Databricks Community

tanjil · ‎09-01-2022

I need to read and transform several CSV files and then append them to a single data frame. I am able to do this in databricks using simple for loops, but I would like to speed this up.

Below is the rough structure of my code:

for filepath in all_filepaths: 
    df1 = read_file(filepath)
    df2 = transform(df1)
    df3 = df3.append(df2)

Rather than processing 1 file at a time is there a way to process them in parallel? There are plenty of solutions online but I could only get the following to work in databricks:

with ThreadPoolExecutor(max_workers=20) as pool:
    df3 = pd.concat(pool.map(read_and_transform_df, all_filepaths))

For 153 files, the first approach took 3.35 mins and the second approach took 3.87 mins.

Is there a way to optimize the second approach or an alternative faster approach?

Thanks,

Tanjil

Hubert-Dudek · ‎09-01-2022

Please consider loading multiple CSV using an autoloader.
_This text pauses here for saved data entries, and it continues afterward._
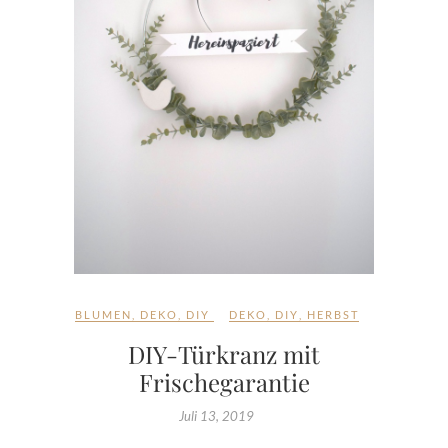
BLUMEN
,
DEKO
,
DIY
DEKO
,
DIY
,
HERBST
DIY-Türkranz mit
Frischegarantie
Juli 13, 2019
This way, you will speed it up 🙂

https://docs.microsoft.com/en-us/azure/databricks/ingestion/auto-loader/schema

I know that it can be confusing as it is a stream but please add

.trigger(availableNow=True)

to process it just one time and finish after everything is loaded.

View solution in original post

AmanSehgal · ‎09-01-2022

You can read all the csv files from a path using wildcard character like spark.read.csv("path/*.csv")

However, since this will be processed in parallel, you wont get your records in exact same order as they exist in your csv files.

To achieve that, you need to sort your dataframe using a column that helps you identify which file a row is from.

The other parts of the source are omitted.